▶ **Prompt**: The whole listing, pictures aside, should be reproduced exactly.

▶ **Supplied data**:
Content starts
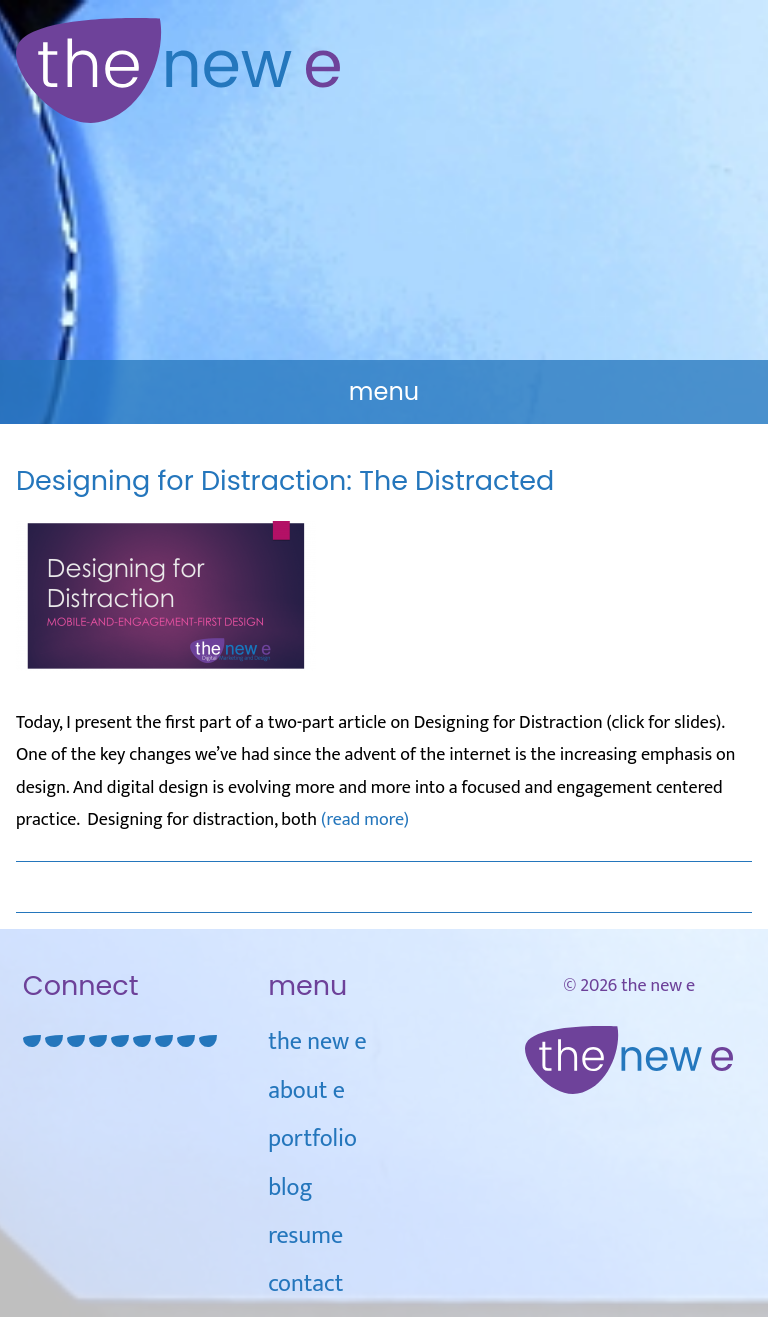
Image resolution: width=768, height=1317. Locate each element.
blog (290, 1188)
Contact (305, 1284)
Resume (305, 1236)
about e (306, 1091)
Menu (384, 391)
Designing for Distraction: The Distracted (285, 480)
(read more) (365, 820)
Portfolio (312, 1139)
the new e (317, 1042)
Content ends
▶ **Answer section**:
Image resolution: width=768, height=1317. Locate each element.
blog (290, 1188)
Contact (305, 1284)
Resume (305, 1236)
about e (306, 1091)
Menu (384, 391)
Designing for Distraction: The Distracted (285, 480)
(read more) (365, 820)
Portfolio (312, 1139)
the new e (317, 1042)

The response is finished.